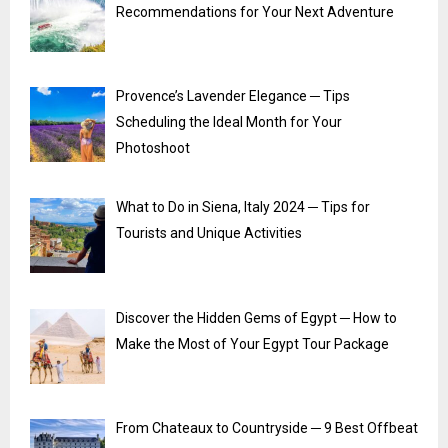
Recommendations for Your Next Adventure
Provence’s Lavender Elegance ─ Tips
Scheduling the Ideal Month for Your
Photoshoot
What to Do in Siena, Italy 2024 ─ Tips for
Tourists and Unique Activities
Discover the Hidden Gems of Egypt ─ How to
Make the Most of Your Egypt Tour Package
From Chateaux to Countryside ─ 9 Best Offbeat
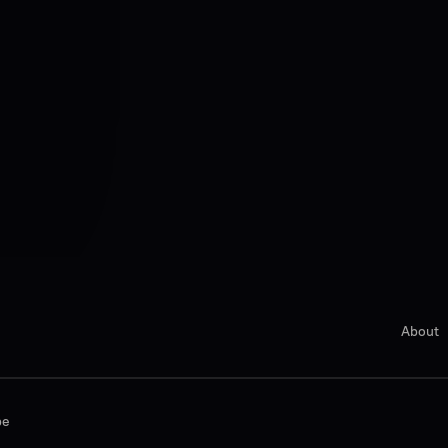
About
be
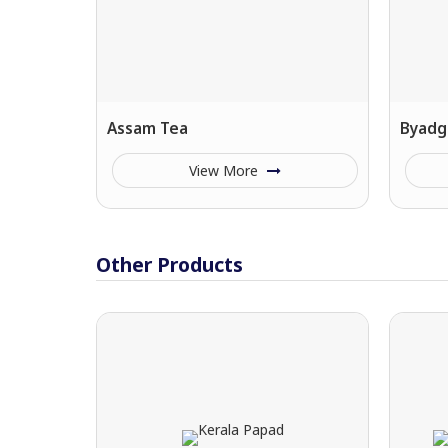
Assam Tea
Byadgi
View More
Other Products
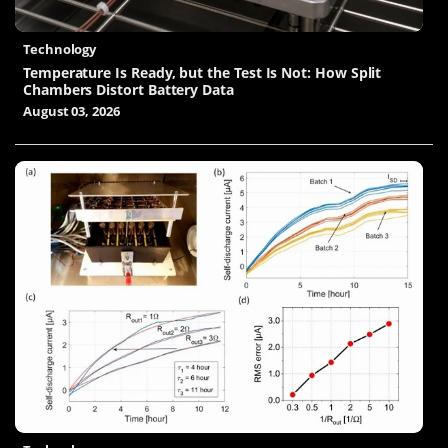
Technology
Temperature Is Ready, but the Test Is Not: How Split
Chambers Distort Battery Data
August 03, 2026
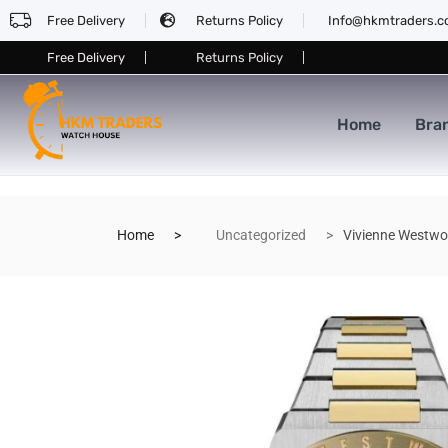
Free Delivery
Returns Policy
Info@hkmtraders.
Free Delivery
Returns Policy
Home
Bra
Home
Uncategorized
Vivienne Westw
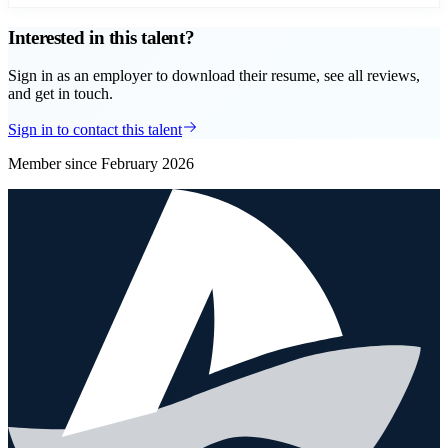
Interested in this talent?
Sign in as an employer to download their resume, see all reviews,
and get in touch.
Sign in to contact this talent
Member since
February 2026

Instructions to follow:
Write out exactly, and only, the lines from the line holding "What to Do in Siena, Italy 2024 ─ Tips for" through the end of the data, inclusive, without any pictures.

Answer to this exercise:
What to Do in Siena, Italy 2024 ─ Tips for
Tourists and Unique Activities
Discover the Hidden Gems of Egypt ─ How to
Make the Most of Your Egypt Tour Package
From Chateaux to Countryside ─ 9 Best Offbeat
About
be
Assam Tea
Byadgi
View More
Other Products
Technology
Temperature Is Ready, but the Test Is Not: How Split
Chambers Distort Battery Data
August 03, 2026
Free Delivery
Returns Policy
Info@hkmtraders.
Free Delivery
Returns Policy
Home
Bra
Home
Uncategorized
Vivienne Westw
Interested in this talent?
Sign in as an employer to download their resume, see all reviews,
and get in touch.
Sign in to contact this talent
Member since
February 2026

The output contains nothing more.